Jeremiah 1:4-5, 17-19; Psalm 71:1-6, 15-17; 1 Corinthians 12:31-13:13 or 13:4-13; Luke 4:21-30

 

Our Take

Today’s Gospel reading shows how fickle people can be toward Jesus — and its lesson applies directly to Jesus in the Western world in the 21st century.

Jesus addresses a hometown audience and reads a Scripture passage about the Messiah, applying it to himself. At first, his townspeople are enthralled. "All spoke highly of him and were amazed at the gracious words that came from his mouth," says the Gospel.

But their reaction quickly sours. First, they remember his origins. "Isn’t this the son of Joseph?" they ask. Perhaps they remembered that he comes from a family that is all too human.

Then they want him to prove himself. They want their native son to do the wonders at home that he has done elsewhere. Jesus doesn’t only refuse to impress them or show that he is better than his background — he points out that God doesn’t play hometown favorites.

"There were many widows in Israel in the days of Elijah," says Jesus. "It was to none of these that Elijah was sent," but to a foreigner in another land. He gives other examples as well.

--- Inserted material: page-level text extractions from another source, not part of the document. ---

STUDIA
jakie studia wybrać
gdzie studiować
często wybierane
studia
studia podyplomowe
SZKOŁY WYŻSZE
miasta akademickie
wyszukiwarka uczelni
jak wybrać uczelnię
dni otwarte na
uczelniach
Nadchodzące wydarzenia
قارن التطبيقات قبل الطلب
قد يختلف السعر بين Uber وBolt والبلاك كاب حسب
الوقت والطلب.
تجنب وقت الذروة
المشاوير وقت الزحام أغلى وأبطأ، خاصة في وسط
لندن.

But, in a flash, he went from proud son to local disgrace. The Gospel says that "they were all filled with fury. They rose up, drove him out of town, and led him to the brow of the hill on which their town had been built, to hurl him down headlong."

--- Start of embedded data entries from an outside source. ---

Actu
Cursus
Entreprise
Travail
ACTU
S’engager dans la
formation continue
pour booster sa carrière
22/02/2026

At the end of the Gospel is a curious phrase: "But Jesus passed through the midst of them and went away." Jesus simply made himself unavailable for execution. This passage is a good one to keep in mind on Good Friday. He certainly could have passed through the Romans in the same way, but, instead, he chose to die for our sins.

This passage is also something to keep in mind in the Western world during this Year of Faith. Jesus, from the first, made a home in the West. Rome became the hometown of his body, the Church. The expansion of Europe and its colonies became synonymous with the expansion of Christianity. You could say that for centuries in the West "all spoke highly of him." Then the West started to focus on how all-too-human Jesus’ family, the Church, has been.

Cardinal Christoph Schonborn, when he visited Benedictine College three years ago, commented on this phenomenon of his own people getting "tired" of Jesus. "Sometimes I have the impression that what we are living now in Europe is exactly described in this scene," the cardinal said. "We are Nazareth. … We are tired of him."

"Lord, do not abandon us," he added.

As more and more in America seem to be forcing him out of the public square, workplaces and our schools, we can pray the same thing in America.

Tom and April Hoopes write from Atchison, Kansas,

where Tom is writer in residence at Benedictine College.